Guide what gRPC is, RPC protocol and the necessities for this tech. We will start checking a bit of RPC protocol, then we will see what gRPC solves from a few problems with REST architecture.
RPC protocol
Remote Procedure Call (RPC) is a protocol that one program can use to call another programs procedure in a remote machine without worrying about network architecture. RPC uses a client-server model, with the client initiating the request and with the server providing a service.
A few obstacles from REST architecture
REST is a great resource based software model, is easy to get started with it and shines in building light web services that can be consumed by every program or service which can make use of HTTP protocol and JSON which became a standard because of the XML processing problems from client languages. As every other architecture, REST comes with a few problems.

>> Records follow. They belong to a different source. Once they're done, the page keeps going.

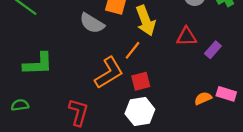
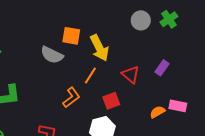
red triangle: (187, 37) -> (131, 75), moved, turned 48
orange L-shape: (109, 73) -> (71, 98), size x0.7
red square: (141, 81) -> (111, 101), moved

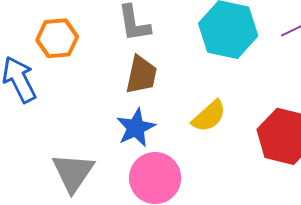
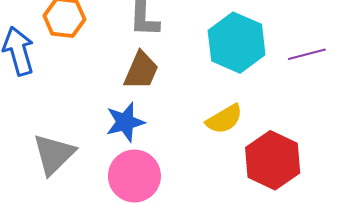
yellow semicircle: (209, 116) -> (224, 119), moved

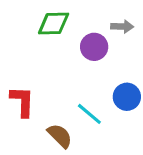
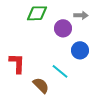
blue circle: (127, 97) -> (80, 50), moved

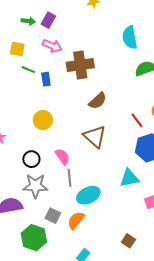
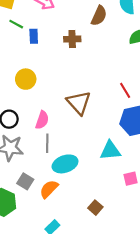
brown cross: (80, 65) -> (72, 39), moved, size x0.6
brown semicircle: (98, 101) -> (99, 16), moved, turned -30
pink semicircle: (62, 157) -> (42, 120), turned 48
brown square: (128, 241) -> (95, 208), moved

Not every client application is a browser
Nowadays the world is heading to interconnected services, whether we like it or not you can't fix every problem with monolith styled applications, so what we came up is adding small apps/services, that can take care of small requirements. Now since those apps are developed with some backend technology, why would one choose to make use of raw HTTP calls by hand instead of going for the SDK ?! Take for instance the Dropbox API, you have a plain HTTP option if you like, but there are six other SDK packages for six different languages, which make devs life easy.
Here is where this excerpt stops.